Even if your trip doesn’t start for a number of weeks, it’s crucial that you purchase your travel insurance policy as soon as you’ve put down any money for your trip - particularly any prepaid fees, like travel and accommodation costs, which tend to be quite high. By doing this, if something happens - like you fall ill and need to cancel your placement, you’ll be able to claim back any irrecoverable costs.
What type of policy do you need?
There are typically 3 types of travel insurance policies that are suitable for someone studying abroad; which one you choose will be largely based upon the duration of your trip and travel requirements.
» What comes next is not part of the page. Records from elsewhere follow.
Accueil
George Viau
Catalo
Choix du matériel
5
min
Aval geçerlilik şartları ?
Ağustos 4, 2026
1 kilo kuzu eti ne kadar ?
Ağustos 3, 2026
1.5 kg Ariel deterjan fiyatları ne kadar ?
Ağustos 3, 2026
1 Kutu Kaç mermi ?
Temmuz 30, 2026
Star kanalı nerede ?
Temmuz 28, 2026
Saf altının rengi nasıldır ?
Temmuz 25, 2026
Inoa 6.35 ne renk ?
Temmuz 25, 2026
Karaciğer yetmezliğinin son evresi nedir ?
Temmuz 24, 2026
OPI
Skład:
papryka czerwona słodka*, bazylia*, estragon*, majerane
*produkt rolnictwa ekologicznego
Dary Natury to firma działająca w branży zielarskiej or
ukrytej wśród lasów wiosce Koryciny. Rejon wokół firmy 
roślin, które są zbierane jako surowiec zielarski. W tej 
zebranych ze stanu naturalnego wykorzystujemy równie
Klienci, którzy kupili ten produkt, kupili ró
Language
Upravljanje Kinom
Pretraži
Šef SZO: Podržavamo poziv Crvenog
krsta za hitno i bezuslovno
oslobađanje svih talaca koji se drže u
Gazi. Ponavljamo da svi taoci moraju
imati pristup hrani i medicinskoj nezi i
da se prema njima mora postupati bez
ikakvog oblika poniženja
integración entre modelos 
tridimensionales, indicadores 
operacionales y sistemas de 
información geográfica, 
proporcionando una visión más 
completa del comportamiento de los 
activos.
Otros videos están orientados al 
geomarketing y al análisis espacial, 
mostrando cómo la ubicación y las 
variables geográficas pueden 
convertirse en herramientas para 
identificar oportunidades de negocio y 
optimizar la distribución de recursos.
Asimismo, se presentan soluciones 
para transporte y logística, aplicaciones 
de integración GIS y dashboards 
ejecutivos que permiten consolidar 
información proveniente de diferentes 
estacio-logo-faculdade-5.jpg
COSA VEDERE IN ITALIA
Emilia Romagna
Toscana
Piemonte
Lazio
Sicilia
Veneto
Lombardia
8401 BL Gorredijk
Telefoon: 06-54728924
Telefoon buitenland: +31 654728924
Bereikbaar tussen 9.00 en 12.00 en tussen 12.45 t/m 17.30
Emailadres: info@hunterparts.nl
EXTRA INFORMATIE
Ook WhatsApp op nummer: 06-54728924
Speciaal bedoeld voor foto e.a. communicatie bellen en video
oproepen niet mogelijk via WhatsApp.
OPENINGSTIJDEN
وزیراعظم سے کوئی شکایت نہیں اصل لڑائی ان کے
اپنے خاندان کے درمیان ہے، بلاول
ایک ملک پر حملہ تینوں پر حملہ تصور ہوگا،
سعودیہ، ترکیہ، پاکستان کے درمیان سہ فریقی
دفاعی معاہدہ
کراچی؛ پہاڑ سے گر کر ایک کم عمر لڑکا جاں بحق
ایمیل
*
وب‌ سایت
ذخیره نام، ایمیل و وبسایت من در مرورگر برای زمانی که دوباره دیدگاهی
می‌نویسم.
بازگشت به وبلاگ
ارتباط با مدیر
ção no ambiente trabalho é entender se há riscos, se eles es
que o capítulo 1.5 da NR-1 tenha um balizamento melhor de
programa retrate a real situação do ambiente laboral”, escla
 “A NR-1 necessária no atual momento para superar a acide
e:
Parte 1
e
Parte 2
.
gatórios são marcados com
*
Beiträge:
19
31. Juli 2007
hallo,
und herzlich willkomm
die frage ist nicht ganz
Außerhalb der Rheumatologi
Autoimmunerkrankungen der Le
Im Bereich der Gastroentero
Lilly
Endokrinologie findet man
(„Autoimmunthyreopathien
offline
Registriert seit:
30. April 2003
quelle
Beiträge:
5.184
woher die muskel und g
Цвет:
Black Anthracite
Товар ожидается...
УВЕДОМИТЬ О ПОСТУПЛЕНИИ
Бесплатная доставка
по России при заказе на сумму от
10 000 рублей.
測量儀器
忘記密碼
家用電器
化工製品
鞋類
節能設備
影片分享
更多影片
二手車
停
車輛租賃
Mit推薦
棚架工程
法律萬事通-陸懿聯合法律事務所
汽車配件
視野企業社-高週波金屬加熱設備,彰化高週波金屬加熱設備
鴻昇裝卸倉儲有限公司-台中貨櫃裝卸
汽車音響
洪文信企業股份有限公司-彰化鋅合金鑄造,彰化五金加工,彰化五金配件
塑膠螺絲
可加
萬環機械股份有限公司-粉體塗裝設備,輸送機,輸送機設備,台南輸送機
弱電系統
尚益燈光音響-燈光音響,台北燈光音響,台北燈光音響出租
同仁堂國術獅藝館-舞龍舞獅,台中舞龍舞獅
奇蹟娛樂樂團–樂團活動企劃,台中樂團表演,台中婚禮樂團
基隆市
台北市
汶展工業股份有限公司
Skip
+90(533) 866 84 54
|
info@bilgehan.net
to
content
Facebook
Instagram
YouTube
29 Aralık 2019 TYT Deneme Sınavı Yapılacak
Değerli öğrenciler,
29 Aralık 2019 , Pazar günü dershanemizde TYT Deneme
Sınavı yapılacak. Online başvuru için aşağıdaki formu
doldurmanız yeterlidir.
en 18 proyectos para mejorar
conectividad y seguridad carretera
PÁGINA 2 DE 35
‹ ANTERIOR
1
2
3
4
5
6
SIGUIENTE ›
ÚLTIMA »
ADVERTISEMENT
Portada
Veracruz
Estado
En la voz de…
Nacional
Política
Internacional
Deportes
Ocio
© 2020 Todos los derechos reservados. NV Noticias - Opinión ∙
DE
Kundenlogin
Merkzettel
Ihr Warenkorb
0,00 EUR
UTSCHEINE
Single Trip: This typically covers one trip of up to 87 days. Not all single trip policies allow full cover for traveling to various countries, and you may be required to purchase additional cancellation or curtailment cover for these “extra trips”. As always, each insurer is different, so if in doubt contact customer services or refer to the policy wording.
Annual Multi Trip: This plan covers multiple trips for 12 months, with a maximum duration of 45 days per trip. So if you’re studying abroad for a short time and holidaying throughout the year, this could be cheaper than several single trip policies.
Backpacker: This provides continuous cover for up to 2 years and is generally the main type of policy to cover students for long durations. It will also cover students for 1 trip home (of up to 14 days) which is great should you want to come back for a little break during your studies. It will also cover you should you want to go on any other trips during your time studying abroad, provided that they are within your chosen geographical area of cover.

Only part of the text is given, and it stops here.